▸ Action item: Going through the material underneath, give only the number of lines that contain "daki".

▸ Exercise material:
***

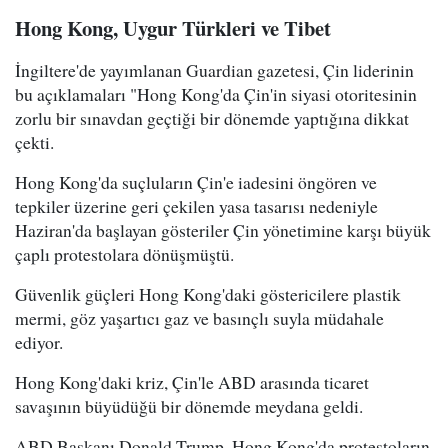
Hong Kong, Uygur Türkleri ve Tibet
İngiltere'de yayımlanan Guardian gazetesi, Çin liderinin
bu açıklamaları "Hong Kong'da Çin'in siyasi otoritesinin
zorlu bir sınavdan geçtiği bir dönemde yaptığına dikkat
çekti.
Hong Kong'da suçluların Çin'e iadesini öngören ve
tepkiler üzerine geri çekilen yasa tasarısı nedeniyle
Haziran'da başlayan gösteriler Çin yönetimine karşı büyük
çaplı protestolara dönüşmüştü.
Güvenlik güçleri Hong Kong'daki göstericilere plastik
mermi, göz yaşartıcı gaz ve basınçlı suyla müdahale
ediyor.
Hong Kong'daki kriz, Çin'le ABD arasında ticaret
savaşının büyüdüğü bir dönemde meydana geldi.
ABD Başkanı Donald Trump, Hong Kong'da protestoların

***

▸ Solution to this task: 2